Andreas Keil

Title

Learning in the visual brain: Generalization versus sharpening

Processing capabilities for many low-level visual features are experientially malleable, aiding sighted organisms in adapting to dynamic environments. In this presentation, we discuss how visuocortical responses change as human observers learned to associate exemplars drawn from a given feature dimension with aversive outcomes. Using classical aversive conditioning while recording dense-array EEG and pupillometry, we tested the pre-registered hypotheses of either sharpening or generalization for a range of feature dimensions, including orientation, motion direction, object category, and spatial location. Models of gaussian (generalization) or difference-of-gaussian (sharpening) changes after, compared to pre-conditioning were directly compared in a Bayesian framework. We found that visuocortical responses were selectively heightened when viewing aversively paired features for all feature dimensions.
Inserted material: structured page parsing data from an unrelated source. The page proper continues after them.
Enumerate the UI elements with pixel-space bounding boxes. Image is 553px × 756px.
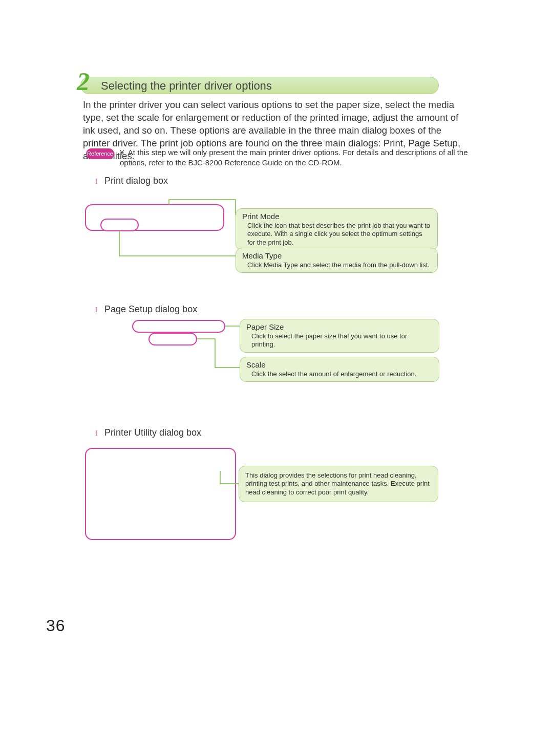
step-number: 2 — [77, 67, 90, 96]
callout-scale: Scale Click the select the amount of enl… — [240, 357, 439, 382]
dialog-field-scale — [148, 333, 197, 345]
callout-body: Click Media Type and select the media fr… — [242, 261, 431, 269]
callout-paper-size: Paper Size Click to select the paper siz… — [240, 319, 439, 353]
reference-text: ¥ At this step we will only present the … — [120, 147, 468, 167]
step-title: Selecting the printer driver options — [101, 79, 272, 93]
reference-body: At this step we will only present the ma… — [120, 148, 468, 167]
bullet-marker: l — [95, 306, 97, 314]
callout-body: Click the select the amount of enlargeme… — [246, 370, 433, 378]
dialog-field-paper-size — [132, 320, 225, 333]
bullet-marker: l — [95, 178, 97, 186]
section-title-print: Print dialog box — [104, 176, 168, 186]
callout-head: Print Mode — [242, 212, 431, 221]
callout-head: Media Type — [242, 251, 431, 260]
dialog-thumb-utility — [85, 448, 236, 540]
reference-badge: Reference — [86, 148, 114, 159]
callout-head: Scale — [246, 360, 433, 369]
callout-body: This dialog provides the selections for … — [245, 471, 432, 496]
callout-body: Click the icon that best describes the p… — [242, 222, 431, 247]
callout-media-type: Media Type Click Media Type and select t… — [236, 248, 438, 273]
bullet-marker: l — [95, 429, 97, 438]
dialog-field-highlight — [100, 219, 139, 231]
document-page: 2 Selecting the printer driver options I… — [0, 0, 553, 756]
section-title-utility: Printer Utility dialog box — [104, 427, 201, 438]
section-title-pagesetup: Page Setup dialog box — [104, 304, 197, 315]
reference-bullet: ¥ — [120, 148, 124, 157]
callout-utility: This dialog provides the selections for … — [239, 466, 438, 502]
callout-print-mode: Print Mode Click the icon that best desc… — [236, 208, 438, 250]
callout-body: Click to select the paper size that you … — [246, 332, 433, 349]
callout-head: Paper Size — [246, 322, 433, 331]
page-number: 36 — [46, 616, 66, 635]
In the case of orientation, motion direction, and spatial location, effects displayed a non-linear, difference-of-gaussian profile across neighboring exemplars on a feature gradient, consistent with suppressive surround modulation of non-prioritized features. Measures of alpha band (8 – 12.8 Hz) activity and pupil diameter showed evidence of generalization. These results indicate that aversive conditioning of low-level visual prompts sharpened tuning in visual cortex. By contrast, aversive conditioning of higher-level features such as object category prompts linearly graded (generalization) modulation in visual cortex. These effects mirror the effects seen for top-down influences indexed by alpha power reduction and autonomic responses, also showing generalization. We summarize these changes in a computational model of adaptive population tuning as a function of experience.

Biography

The long-term goal of my laboratory’s research is to characterize how human beings adapt to perceived environmental challenges. Much of our work has focused on how healthy individuals and patients with psychiatric or neurological disorders process sensory events and how experience changes the neurophysiological systems underlying constructs such as perception, emotion, and motivation. To address these questions, we use a multi-method framework which includes self-report, electrophysiological, neuroimaging, and somato-visceral measures. My work has been continuously funded by NIH since 2009. We also have led efforts to establish robust, reliable, and valid indices of sensation and perception that are based in human electrophysiology, and that are objective and continuous in nature.